Prozesse des Übergangs sind stets mit Unsicherheit verbunden. Im Kern geht es darum, (1) die Möglichkeiten zu geben, Altes und Liebgewonnenes loszulassen, also Abschied zu nehmen, (2) im Hier und Jetzt den Sinn von Ver­än­derung, Irritation und Unsicherheit zu erschließen und Raum für neue Erfahrungen zu schaffen und schließlich (3) im Blick auf die Zukunft Visio­nen zu generieren und Menschen zu inspirieren. Wenn dies gelingt, ist die Chance auf eine nachhaltig erfolgreiche Weiterentwicklung der Organi­sa­tion und ihrer Akteure hoch, weil es mitgetragen wird.

Abschließend muss festgehalten werden: Die Erkenntnisse der Motiva­tionspsychologie sind ethisch-moralisch neutral. Ethik kommt nicht da­durch in die Organisation, dass sie Moral beansprucht oder behauptet, sondern dann, wenn sie beginnt, ihr Handeln auf Moral hin zu reflektie­ren, also die Kommunikation von Prozessen und Entscheidungen im Blick auf ihre moralischen Qualitäten zu überprüfen, genauer darauf, wie diese Achtung und Missachtung gegenüber Personen kommunizie­ren.
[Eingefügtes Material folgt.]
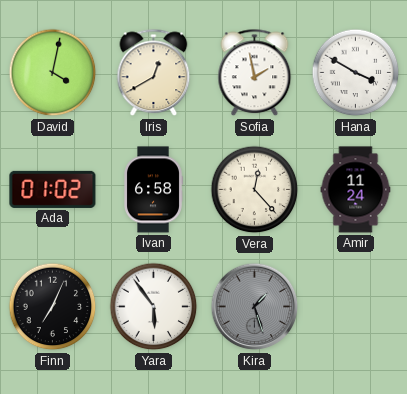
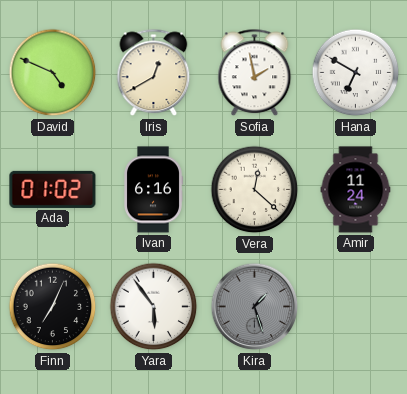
David: 4:02 -> 4:49
Hana: 3:50 -> 6:50
Ivan: 6:58 -> 6:16
Vera: 12:23 -> 12:22
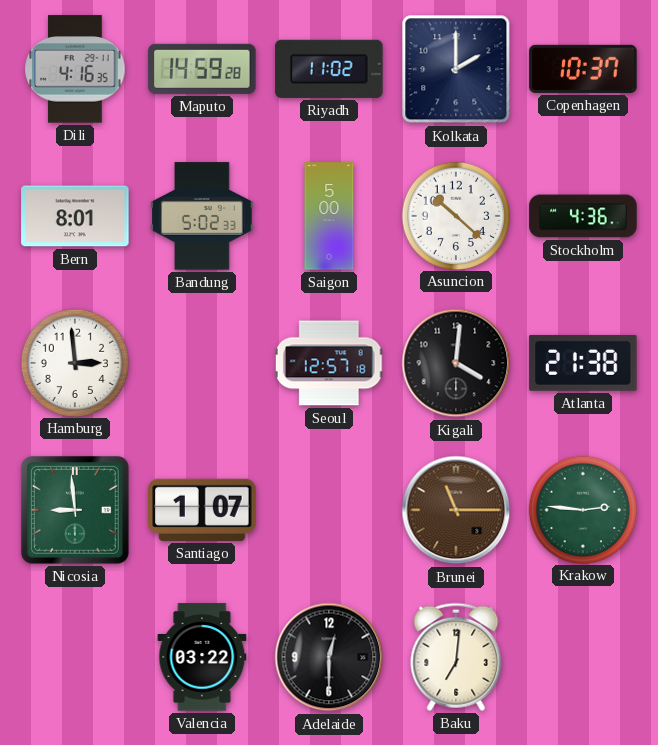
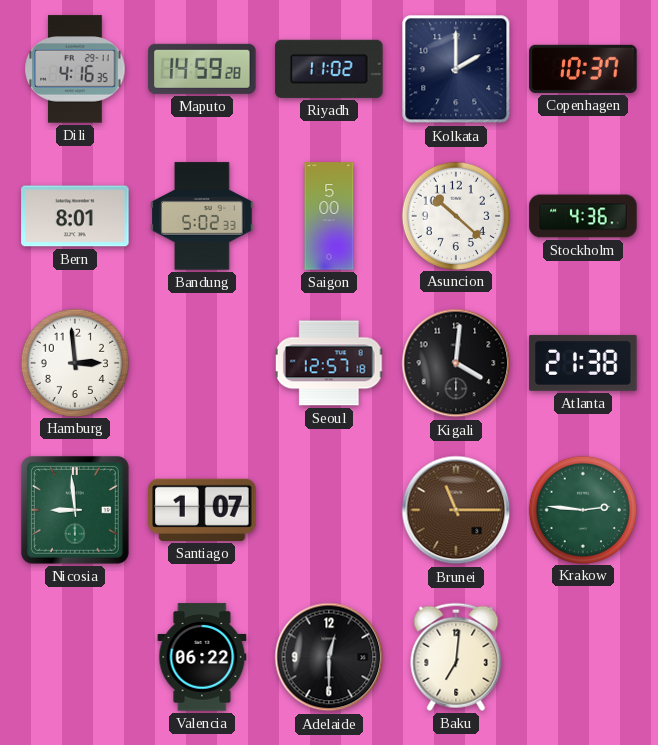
Valencia: 03:22 -> 06:22
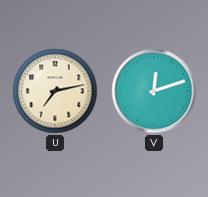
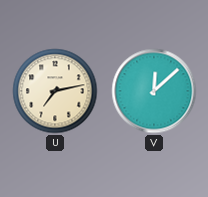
V: 12:12 -> 12:08
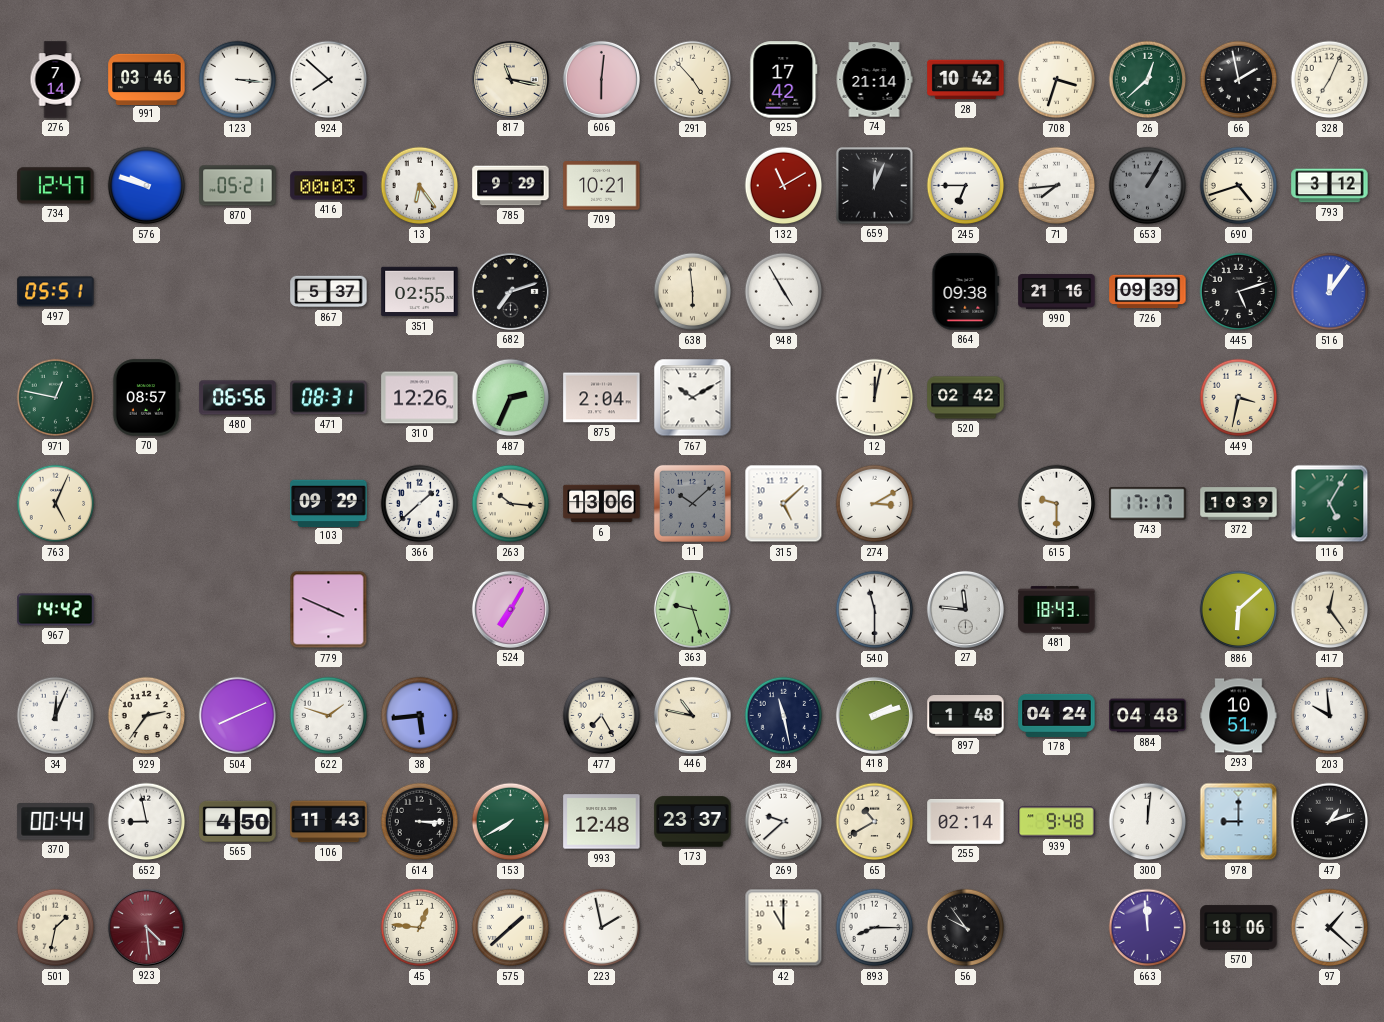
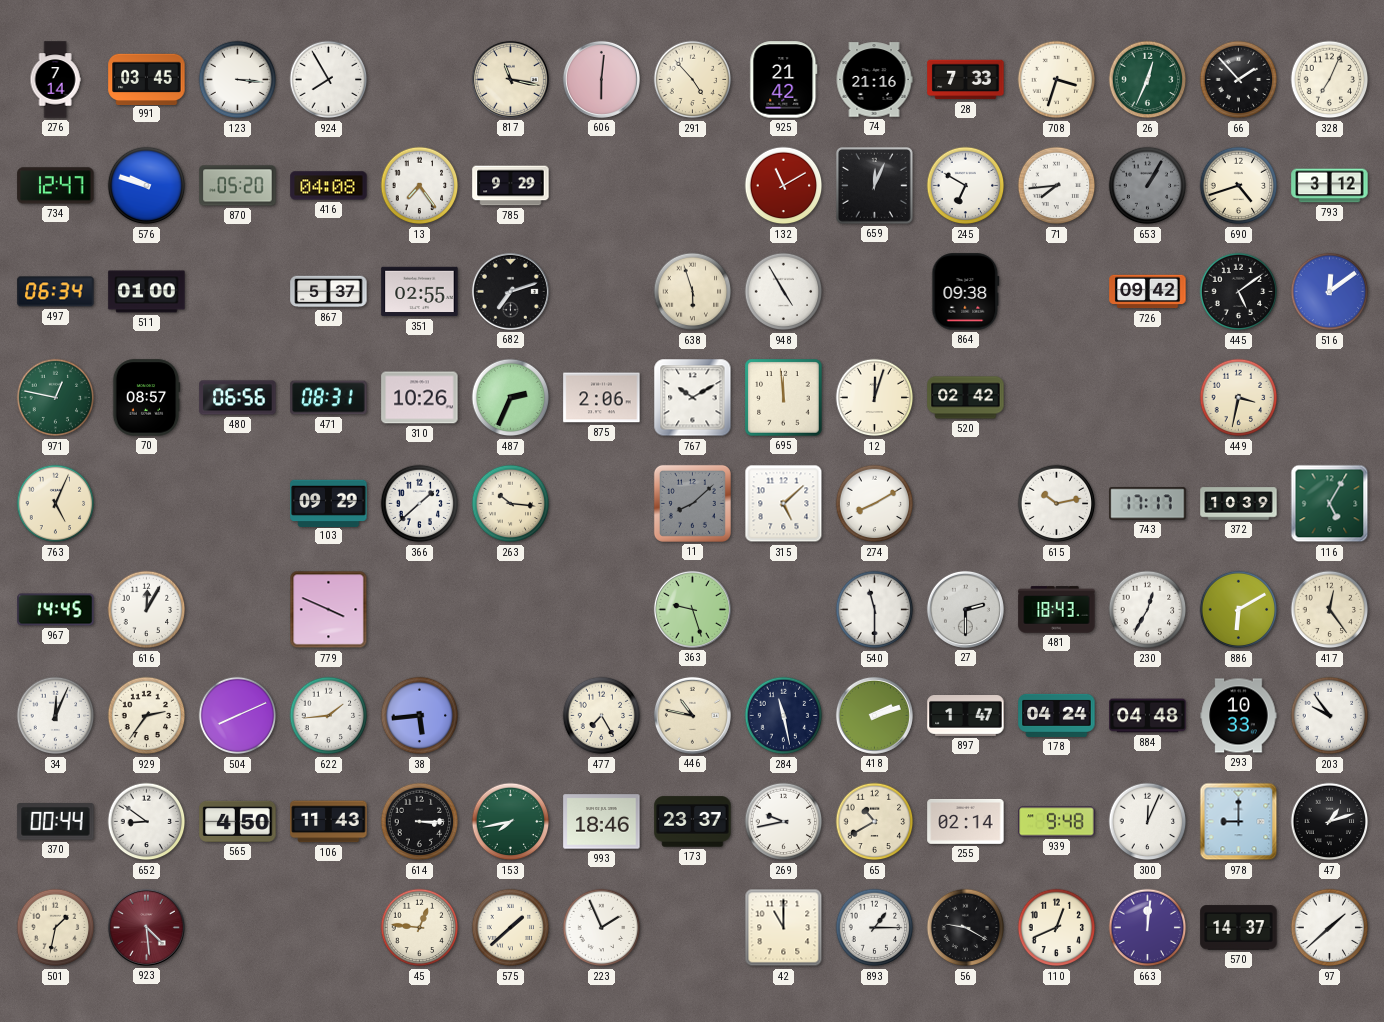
991: 03:46 -> 03:45
924: 7:52 -> 7:55
925: 17:42 -> 21:42
74: 21:14 -> 21:16
28: 10:42 -> 7:33
26: 12:38 -> 12:34
66: 1:58 -> 1:53
870: 05:21 -> 05:20
416: 00:03 -> 04:08
13: 6:24 -> 7:24
709: 10:21 -> none
245: 6:45 -> 6:50
497: 05:51 -> 06:34
511: none -> 01:00
638: 5:59 -> 5:57
990: 21:16 -> none
726: 09:39 -> 09:42
445: 5:12 -> 5:09
516: 12:06 -> 12:09
310: 12:26 -> 10:26
875: 2:04 -> 2:06
695: none -> 11:59
12: 12:02 -> 12:03
6: 13:06 -> none
11: 10:08 -> 8:08
274: 3:10 -> 8:10
615: 9:30 -> 10:13
967: 14:42 -> 14:45
616: none -> 12:05
524: 7:05 -> none
27: 11:46 -> 2:30
230: none -> 12:35
886: 6:08 -> 6:10
622: 1:48 -> 1:44
897: 1:48 -> 1:47
293: 10:51 -> 10:33
203: 9:59 -> 9:54
652: 8:58 -> 8:51
153: 7:40 -> 7:43
993: 12:48 -> 18:46
269: 9:38 -> 9:43
300: 12:01 -> 12:04
223: 1:58 -> 1:56
893: 8:15 -> 1:15
56: 9:54 -> 9:20
110: none -> 12:41
663: 11:59 -> 12:01
570: 18:06 -> 14:37
97: 1:22 -> 1:38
Hier ging es ausschließlich um die Frage, welche Konsequenzen sich aus Erkenntnissen der Motivationspsychologie für die Gestaltung von Entwicklungs- und Veränderungsprozessen in Organisationen ergeben. Der ethische Diskurs muss in Veränderungsprozessen stets parallel geführt werden.